The answer must be every line of the records below that contains the word "TECHNICAL".

● ● ● ●

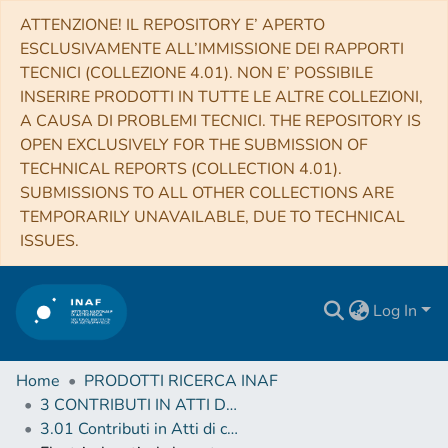
ATTENZIONE! IL REPOSITORY E’ APERTO
ESCLUSIVAMENTE ALL’IMMISSIONE DEI RAPPORTI
TECNICI (COLLEZIONE 4.01). NON E’ POSSIBILE
INSERIRE PRODOTTI IN TUTTE LE ALTRE COLLEZIONI,
A CAUSA DI PROBLEMI TECNICI. THE REPOSITORY IS
OPEN EXCLUSIVELY FOR THE SUBMISSION OF
TECHNICAL REPORTS (COLLECTION 4.01).
SUBMISSIONS TO ALL OTHER COLLECTIONS ARE
TEMPORARILY UNAVAILABLE, DUE TO TECHNICAL
ISSUES.
Log In
Home
PRODOTTI RICERCA INAF
3 CONTRIBUTI IN ATTI DI CONVEGNO (Proceedings)
3.01 Contributi in Atti di convegno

● ● ● ●

* RESPONSE BELOW *
TECHNICAL REPORTS (COLLECTION 4.01).
TEMPORARILY UNAVAILABLE, DUE TO TECHNICAL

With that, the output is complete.